Line by line, set down all the data below exactly, omitting any picture.

□ □ □ □ □ □ □

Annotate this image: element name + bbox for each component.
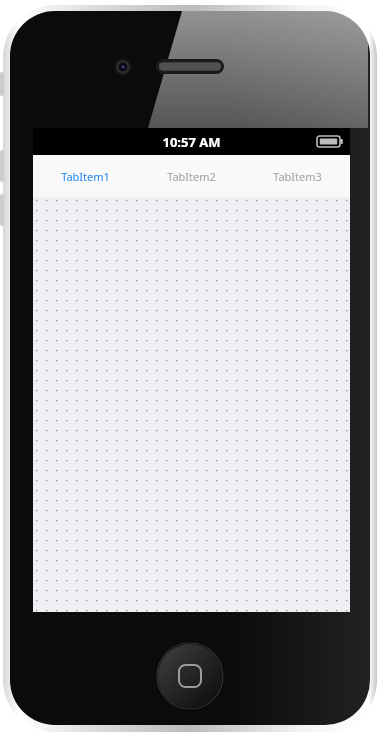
button[interactable]: TabItem3 [244,155,350,197]
staticText: TabItem2 [167,169,216,184]
button[interactable]: TabItem2 [138,155,244,197]
staticText: 10:57 AM [162,133,221,151]
other: Battery [317,135,343,148]
button[interactable]: TabItem1 [33,155,138,197]
staticText: TabItem3 [273,169,322,184]
staticText: TabItem1 [61,169,110,184]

□ □ □ □ □ □ □

■ **Answer area**:
Annotate this image: element name + bbox for each component.
button[interactable]: TabItem3 [244,155,350,197]
staticText: TabItem2 [167,169,216,184]
button[interactable]: TabItem2 [138,155,244,197]
staticText: 10:57 AM [162,133,221,151]
other: Battery [317,135,343,148]
button[interactable]: TabItem1 [33,155,138,197]
staticText: TabItem3 [273,169,322,184]
staticText: TabItem1 [61,169,110,184]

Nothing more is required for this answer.